What is the mistake in calculating such a commutator?

Question

$B$ is an Hermitian operator in Hilbert space, and $|b\rangle$ is the eigenstate of $B$. We can have $[A, B] = 1$ where A is arbitary operator. Then we can calculate as below:

\begin{align} &\phantom{=}\langle b | [A,B] | b \rangle \notag\\ &= \langle b | b \rangle\notag\\ & = \langle b | AB | b \rangle - \langle b | BA | b \rangle \\ &= b \langle b | A | b \rangle - \langle b | A^\dagger B^\dagger | b \rangle ^* \notag\\ &= b \langle b | A | b \rangle - \langle b | A^\dagger B | b \rangle ^* \\ &= b \langle b | A | b \rangle - b^* \langle b | A^\dagger | b \rangle ^* \notag\\ &= b [ \langle b | A | b \rangle - \langle b | A | b \rangle ] \notag\\ &= 0. \end{align}

So it is shown that $1 = \langle b | [A,B] | b \rangle = 0$ which is clearly not right. But where does the problem in the process lie?

Answer 1

The answer is basically the same as the answer to this question. It's a very subtle point about infinite-dimensional Hilbert spaces. Note that the fact that your commutator is nonzero means that the operators must act on an infinite-dimensional Hilbert space (or else you could take the trace and would automatically get 0).

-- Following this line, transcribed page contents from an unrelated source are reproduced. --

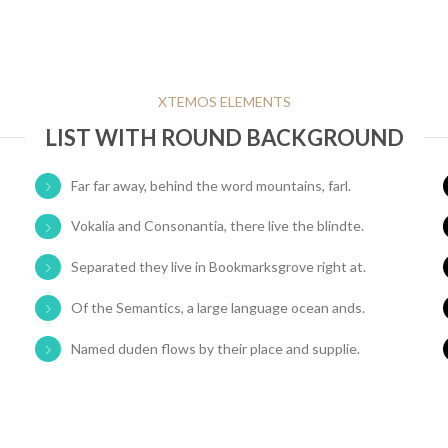
XTEMOS ELEMENTS
LIST WITH ROUND BACKGROUND
Far far away, behind the word mountains, farl.
Vokalia and Consonantia, there live the blindte.
Separated they live in Bookmarksgrove right at.
Of the Semantics, a large language ocean ands.
Named duden flows by their place and supplie.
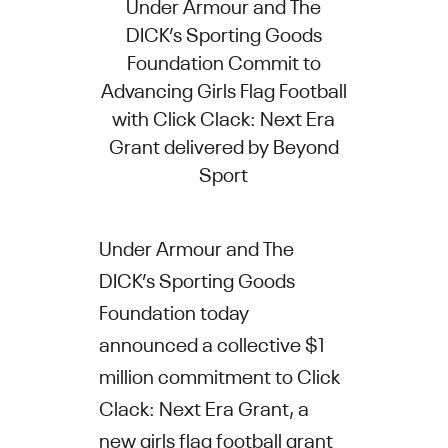
Under Armour and The
DICK’s Sporting Goods
Foundation Commit to
Advancing Girls Flag Football
with Click Clack: Next Era
Grant delivered by Beyond
Sport
Under Armour and The
DICK’s Sporting Goods
Foundation today
announced a collective $1
million commitment to Click
Clack: Next Era Grant, a
new girls flag football grant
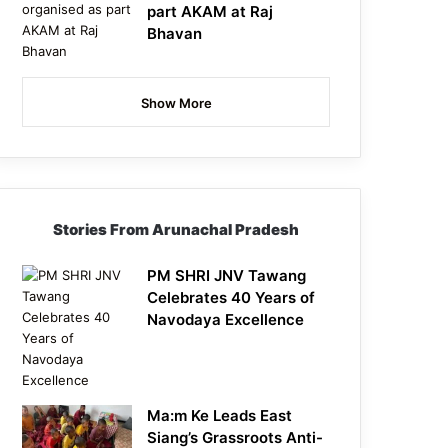
part AKAM at Raj
Bhavan
Show More
Stories From Arunachal Pradesh
PM SHRI JNV Tawang
Celebrates 40 Years of
Navodaya Excellence
Ma:m Ke Leads East
Siang’s Grassroots Anti-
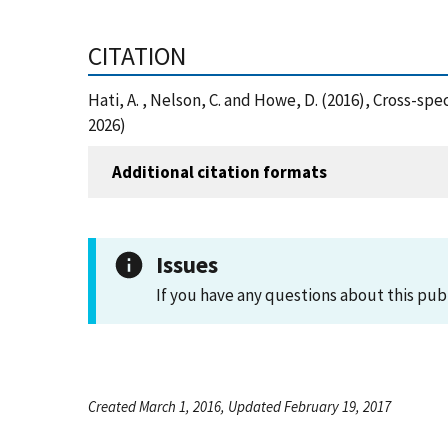
CITATION
Hati, A. , Nelson, C. and Howe, D. (2016), Cross-
2026)
Additional citation formats
Issues
If you have any questions about this pub
Created March 1, 2016, Updated February 19, 2017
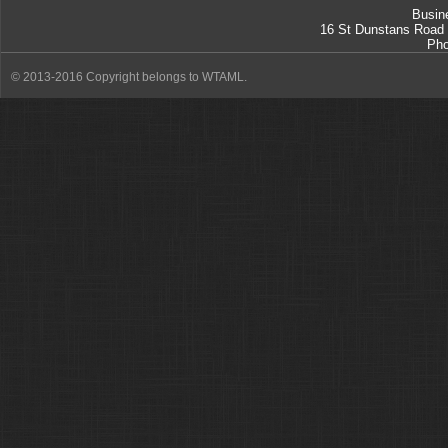
Busin
16 St Dunstans Road
Ph
© 2013-2016 Copyright belongs to WTAML.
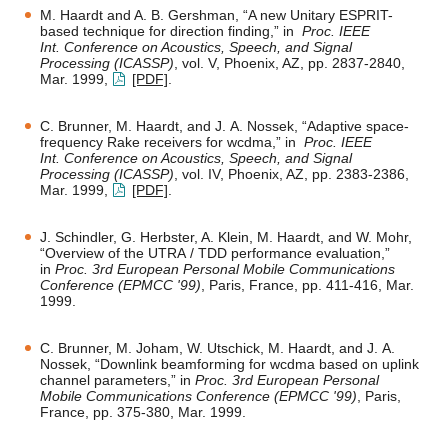
M. Haardt and A. B. Gershman, “A new Unitary ESPRIT-
based technique for direction finding,” in
Proc. IEEE
Int. Conference on Acoustics, Speech, and Signal
Processing (ICASSP)
, vol. V, Phoenix, AZ, pp. 2837-2840,
Mar. 1999,
[PDF]
.
C. Brunner, M. Haardt, and J. A. Nossek, “Adaptive space-
frequency Rake receivers for wcdma,” in
Proc. IEEE
Int. Conference on Acoustics, Speech, and Signal
Processing (ICASSP)
, vol. IV, Phoenix, AZ, pp. 2383-2386,
Mar. 1999,
[PDF]
.
J. Schindler, G. Herbster, A. Klein, M. Haardt, and W. Mohr,
“Overview of the UTRA / TDD performance evaluation,”
in
Proc. 3rd European Personal Mobile Communications
Conference (EPMCC '99)
, Paris, France, pp. 411-416, Mar.
1999.
C. Brunner, M. Joham, W. Utschick, M. Haardt, and J. A.
Nossek, “Downlink beamforming for wcdma based on uplink
channel parameters,” in
Proc. 3rd European Personal
Mobile Communications Conference (EPMCC '99)
, Paris,
France, pp. 375-380, Mar. 1999.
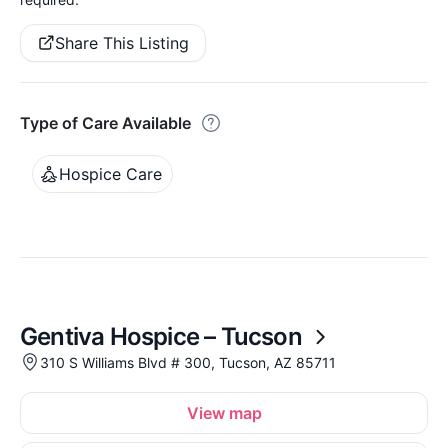
Share This Listing
Type of Care Available
Hospice Care
Gentiva Hospice – Tucson
310 S Williams Blvd # 300, Tucson, AZ 85711
View map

So you need to be careful about the exact domain of definition of the operators, which will in general be smaller than the entire Hilbert space. It turns out that none of the eigenvectors of $B$ lie in the domain of $A$, so the ket $A|b \rangle$ is undefined, and your second equation is wrong.

Answer 2

Simply $[A, B] $ cannot be equal to the identity.

Indeed, suppose such operators exists, and take the trace of the equation:

$Tr[A, B] =Tr[1]\Rightarrow Tr[AB] - Tr[BA] =Tr[1]$,

which should vanish via the cyclic property of the trace. Since the trace of the identity is not zero, the assumption of this operators exist, must be false.